[What you will do]:
Please copy out every line in the records below that includes the word "Office".

[Saved data entries]:
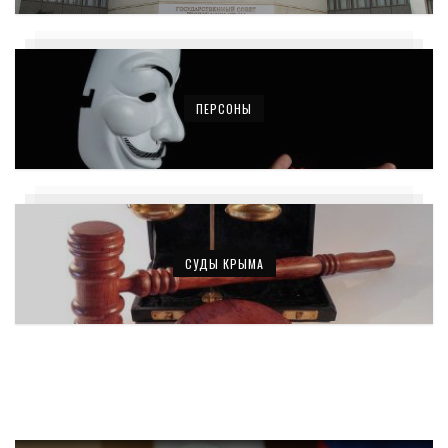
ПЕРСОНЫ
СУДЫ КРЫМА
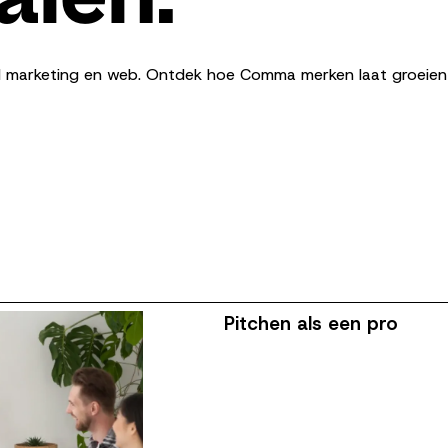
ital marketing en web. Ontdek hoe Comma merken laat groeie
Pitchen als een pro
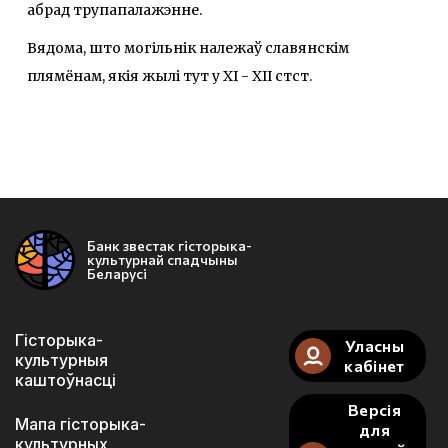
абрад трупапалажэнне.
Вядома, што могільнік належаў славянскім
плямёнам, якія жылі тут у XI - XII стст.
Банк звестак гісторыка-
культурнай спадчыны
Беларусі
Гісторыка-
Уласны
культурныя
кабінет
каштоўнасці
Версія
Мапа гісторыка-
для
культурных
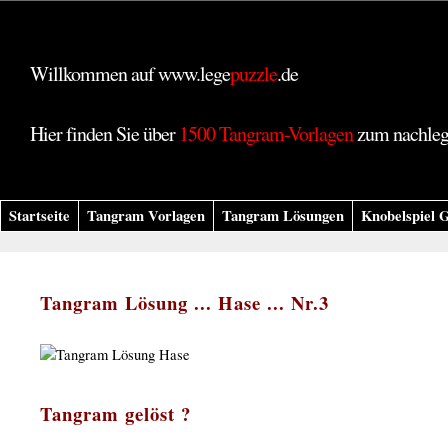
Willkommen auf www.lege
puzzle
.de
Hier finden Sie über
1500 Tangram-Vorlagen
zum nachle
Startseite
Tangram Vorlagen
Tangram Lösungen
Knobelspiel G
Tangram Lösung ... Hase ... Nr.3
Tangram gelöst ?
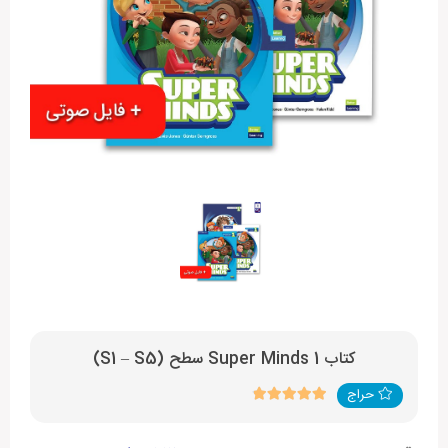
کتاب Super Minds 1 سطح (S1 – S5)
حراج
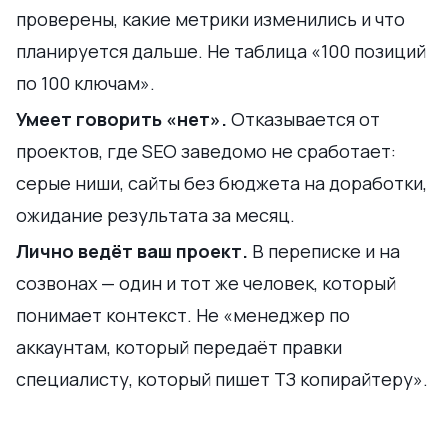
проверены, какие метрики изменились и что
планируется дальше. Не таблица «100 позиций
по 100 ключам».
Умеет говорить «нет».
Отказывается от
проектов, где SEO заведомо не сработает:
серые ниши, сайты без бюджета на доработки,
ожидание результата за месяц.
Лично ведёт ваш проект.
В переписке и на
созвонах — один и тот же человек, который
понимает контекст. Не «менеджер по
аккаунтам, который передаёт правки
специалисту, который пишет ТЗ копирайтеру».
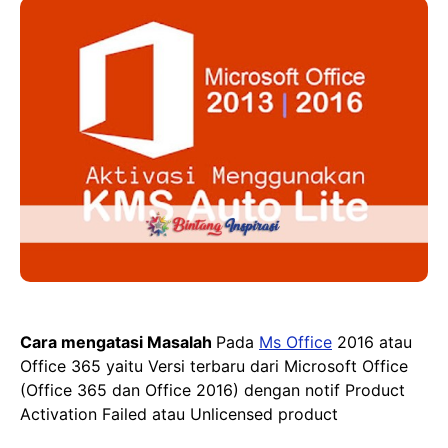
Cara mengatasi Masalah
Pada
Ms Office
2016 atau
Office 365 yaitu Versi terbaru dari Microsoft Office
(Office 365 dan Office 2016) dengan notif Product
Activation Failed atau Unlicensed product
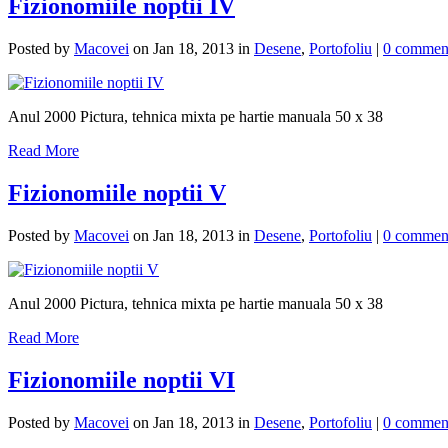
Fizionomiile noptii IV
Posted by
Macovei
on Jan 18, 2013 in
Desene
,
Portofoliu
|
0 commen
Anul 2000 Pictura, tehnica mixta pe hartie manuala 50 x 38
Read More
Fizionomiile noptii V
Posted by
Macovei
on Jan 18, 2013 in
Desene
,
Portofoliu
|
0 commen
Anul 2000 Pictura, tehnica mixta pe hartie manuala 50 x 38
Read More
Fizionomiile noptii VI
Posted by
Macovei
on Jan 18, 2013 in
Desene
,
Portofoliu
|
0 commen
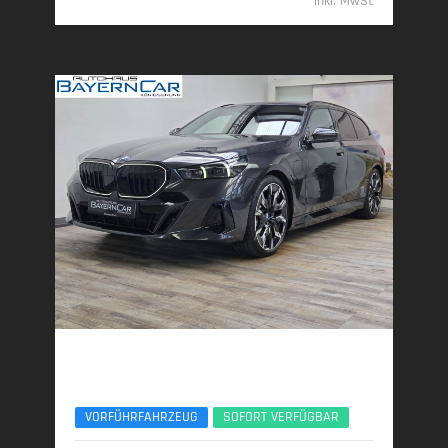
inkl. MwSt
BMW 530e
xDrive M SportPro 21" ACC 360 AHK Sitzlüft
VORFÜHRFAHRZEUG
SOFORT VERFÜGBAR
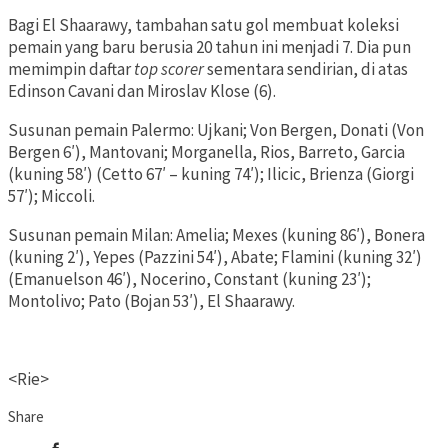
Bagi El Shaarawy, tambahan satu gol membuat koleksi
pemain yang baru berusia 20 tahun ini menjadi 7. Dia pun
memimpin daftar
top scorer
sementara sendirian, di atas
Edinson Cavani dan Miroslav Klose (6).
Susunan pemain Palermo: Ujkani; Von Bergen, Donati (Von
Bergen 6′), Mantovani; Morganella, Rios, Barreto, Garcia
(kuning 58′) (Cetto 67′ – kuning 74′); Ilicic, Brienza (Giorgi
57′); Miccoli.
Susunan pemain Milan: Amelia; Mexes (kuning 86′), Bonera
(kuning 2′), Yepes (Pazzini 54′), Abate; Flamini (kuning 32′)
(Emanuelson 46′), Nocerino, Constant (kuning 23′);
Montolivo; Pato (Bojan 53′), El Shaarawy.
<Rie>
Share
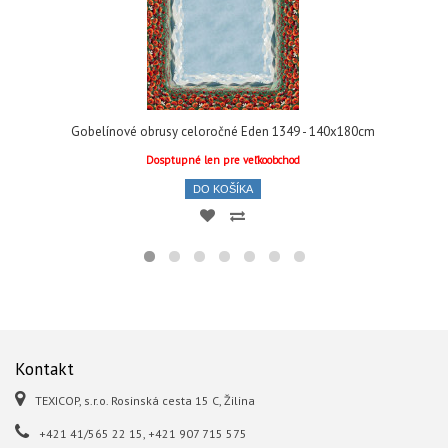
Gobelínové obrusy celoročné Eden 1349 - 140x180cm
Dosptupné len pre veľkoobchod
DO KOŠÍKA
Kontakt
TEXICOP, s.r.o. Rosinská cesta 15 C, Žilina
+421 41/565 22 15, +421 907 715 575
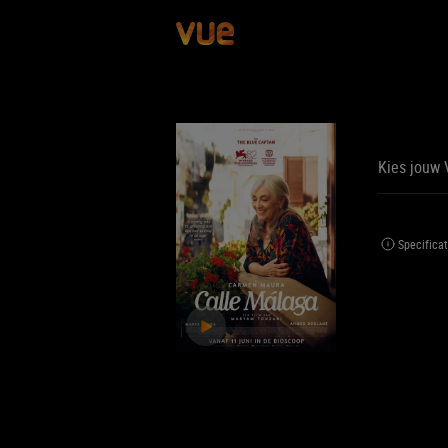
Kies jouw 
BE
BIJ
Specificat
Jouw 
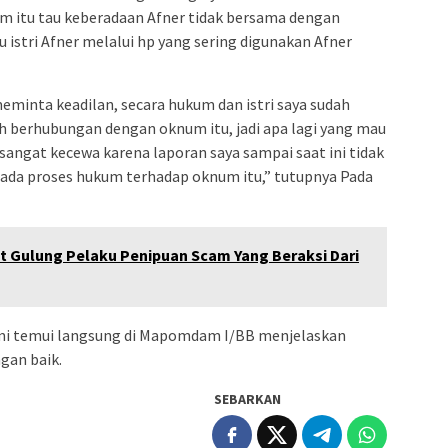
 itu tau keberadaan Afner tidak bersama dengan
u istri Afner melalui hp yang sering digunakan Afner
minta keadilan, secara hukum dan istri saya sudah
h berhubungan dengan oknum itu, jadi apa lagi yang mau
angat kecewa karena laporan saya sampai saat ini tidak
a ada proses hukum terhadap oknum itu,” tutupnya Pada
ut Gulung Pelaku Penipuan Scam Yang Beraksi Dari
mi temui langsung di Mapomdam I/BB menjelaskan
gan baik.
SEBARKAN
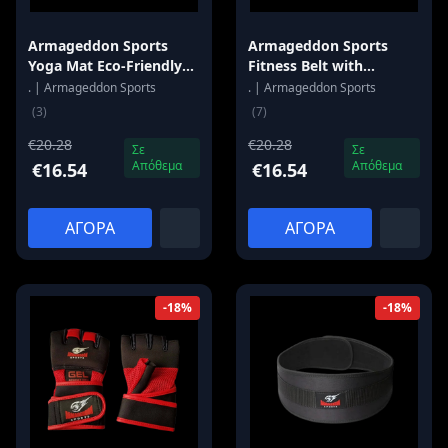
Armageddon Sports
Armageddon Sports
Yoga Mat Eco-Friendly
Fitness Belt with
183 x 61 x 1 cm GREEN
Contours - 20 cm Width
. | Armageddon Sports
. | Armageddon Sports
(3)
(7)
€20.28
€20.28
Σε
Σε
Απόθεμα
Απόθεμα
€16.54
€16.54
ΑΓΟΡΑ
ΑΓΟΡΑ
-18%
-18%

[Final answer]:
Ms Office
Office 365 yaitu Versi terbaru dari Microsoft Office
(Office 365 dan Office 2016) dengan notif Product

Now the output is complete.